Potty Mouth

Life abroad, even in these posh circumstances, has some ups and downs. One of them is the reminder of your vulnerability. Water is unpotable* and “things” (foods, glassware, toothbrushes, whatever comes in contact with water) may not be the safest. Our recent example was Gwen, but yesterday, it hit the rest of us a little as well.

Me a little harder, but I actually think pregnancy may have had an influence. Paul brought me garlic treatment** the minute it hit (unfortunately during shower time with Will, who waited patiently playing the water until I, dripping water all over the bathroom, was able to get back in… talk about your glamour moments.) I laid down directly after showering, drank some gatorade, and went to sleep. The bummer is that it is now 4am and I can’t sleep. But at least I feel good. Because we weren’t sure which way the night would go, Paul cancelled my morning spanish class. I have a super-important meeting scheduled for tomorrow with a reproductive health researcher who focuses on violence-related research at Cayetano University (Nancy Palomino; I figure I should getting into the habit of using names on this blog since the Lima-world is literally crashing in with links to folks popping up all over the place).

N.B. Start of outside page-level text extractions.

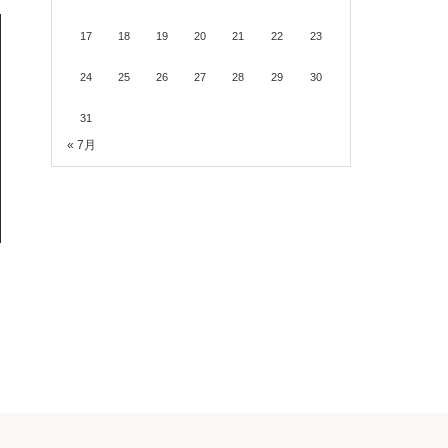
17
18
19
20
21
22
23
24
25
26
27
28
29
30
31
« 7月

As we continue to plan what our lives will be like living here long-term, we talk a decent amount about planning our health care. (Note: one thing that the clinic experience with Gwen showed was that, without question, the health care here is way beyond the quality of that in New Orleans, so we do not feel we’re compromising and feel pretty good about getting care here.) The issue is more cost and paying for sudden illness. We now know that getting an IV for a couple of hours for dehydration is going to run us about $100 a visit (if we go to that clinic; I know there are others that are cheaper, but I feel good about sticking with the high-class entities around town.) This conversation lead to the following question:

“How many times a year will each of us need (or want) an IV for dehydration?”

I’m at a bit of a loss on this one, but we know the odds are high enough that it would be silly not to consider. The epidemiologist in me is plotting a not-so-random sample of friends and colleagues. How often would you plan on having an unfortunate bacteria in your tummy?

* We do plan on installing a water purification system in the kitchen when we return. Just to shield us a little more. After all, we’ll have two small kids to worry about.
**Garlic remedy. Chop up garlic, down it with a liquid. Cure for traveler’s tummy. Take it when symptoms hit, before vomitting starts or after it settles down. Don’t knock it ’til you try it; it works.